§ **ACTION ITEM**
Begin at the line below that holds "For every named target in this 1280×720" and end at the line that holds "LNAT Essay Section", transcribing each line exactly and skipping any picture.

--- SOURCE MATERIAL Enclosed Below ---

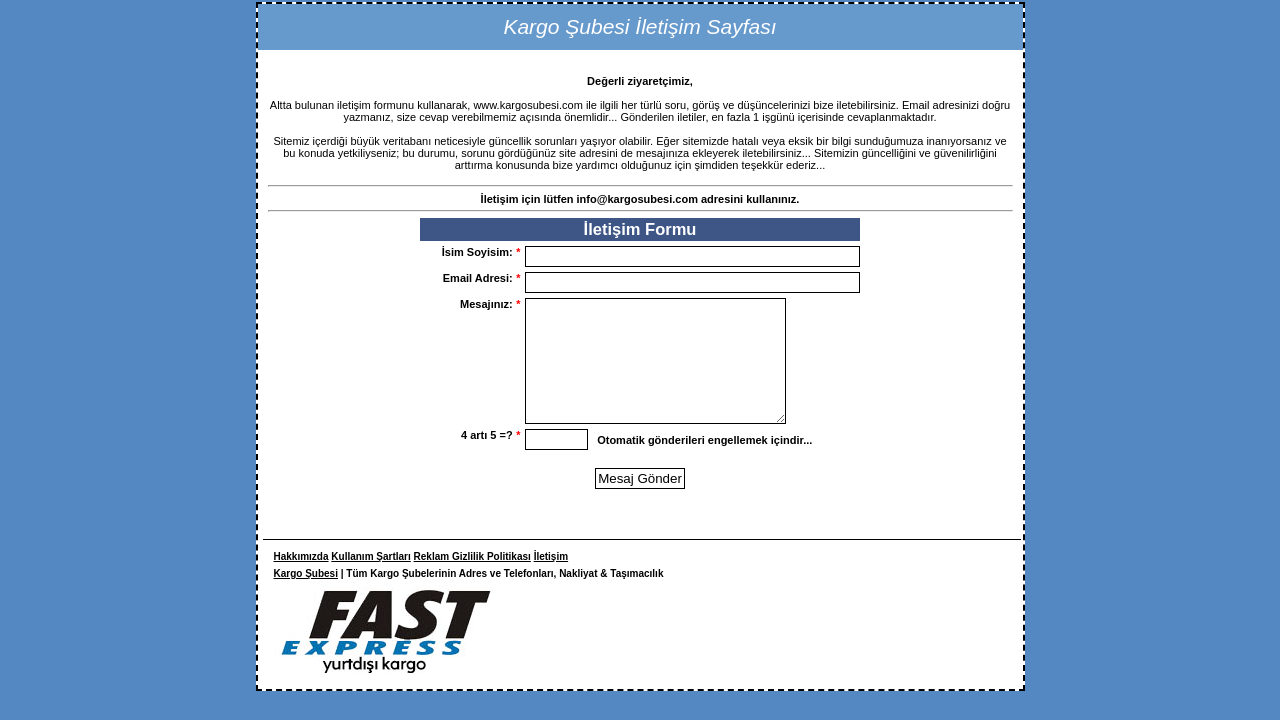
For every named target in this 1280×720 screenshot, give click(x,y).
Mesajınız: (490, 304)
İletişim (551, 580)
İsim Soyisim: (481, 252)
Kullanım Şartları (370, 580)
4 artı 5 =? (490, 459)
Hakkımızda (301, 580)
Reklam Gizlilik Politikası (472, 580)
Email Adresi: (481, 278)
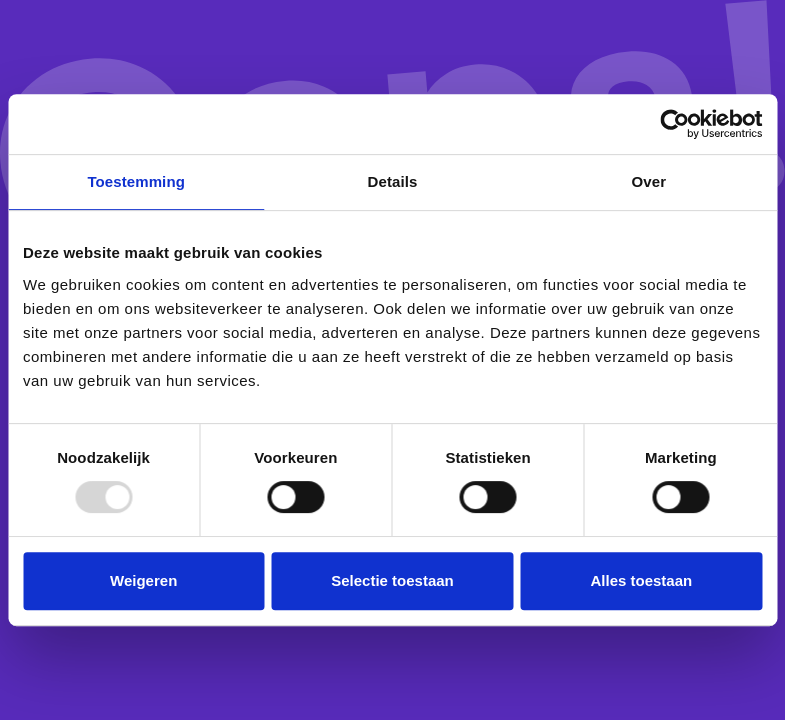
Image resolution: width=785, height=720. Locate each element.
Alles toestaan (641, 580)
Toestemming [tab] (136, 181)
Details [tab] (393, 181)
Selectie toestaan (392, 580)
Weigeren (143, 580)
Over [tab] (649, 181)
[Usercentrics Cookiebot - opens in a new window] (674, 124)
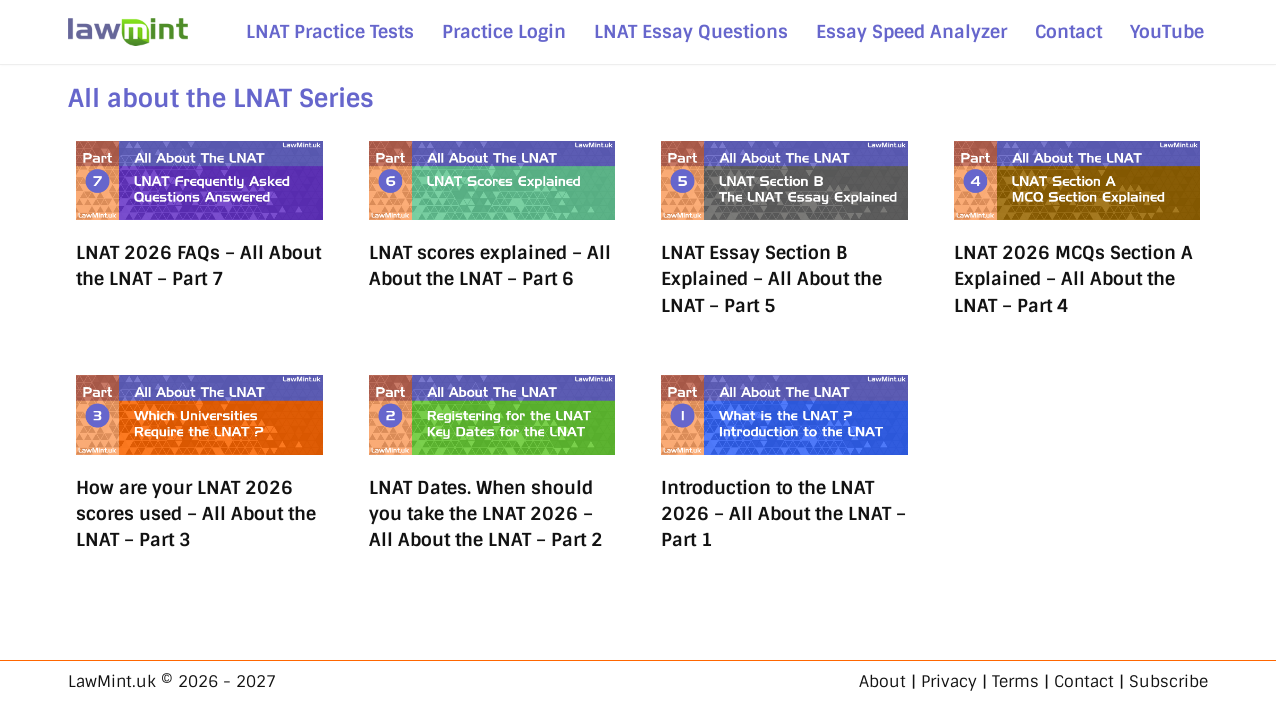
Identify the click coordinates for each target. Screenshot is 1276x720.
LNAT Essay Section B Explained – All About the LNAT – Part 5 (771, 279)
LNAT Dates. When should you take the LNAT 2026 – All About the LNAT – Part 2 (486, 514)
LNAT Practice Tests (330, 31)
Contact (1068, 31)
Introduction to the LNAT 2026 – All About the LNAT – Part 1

--- End of Enclosed SOURCE MATERIAL ---
--- SOURCE MATERIAL Enclosed Below ---

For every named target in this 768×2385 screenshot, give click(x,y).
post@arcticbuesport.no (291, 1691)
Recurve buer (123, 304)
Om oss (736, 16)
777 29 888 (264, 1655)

--- End of Enclosed SOURCE MATERIAL ---

§ **RESULT OF THIS EXERCISE**
For every named target in this 1280×720 screenshot, give click(x,y).
Mesajınız: (490, 304)
İletişim (551, 580)
İsim Soyisim: (481, 252)
Kullanım Şartları (370, 580)
4 artı 5 =? (490, 459)
Hakkımızda (301, 580)
Reklam Gizlilik Politikası (472, 580)
Email Adresi: (481, 278)
Image resolution: width=785, height=720. Locate each element.
Alles toestaan (641, 580)
Toestemming [tab] (136, 181)
Details [tab] (393, 181)
Selectie toestaan (392, 580)
Weigeren (143, 580)
Over [tab] (649, 181)
[Usercentrics Cookiebot - opens in a new window] (674, 124)
Identify the click coordinates for each target. Screenshot is 1276x720.
LNAT Essay Section B Explained – All About the LNAT – Part 5 (771, 279)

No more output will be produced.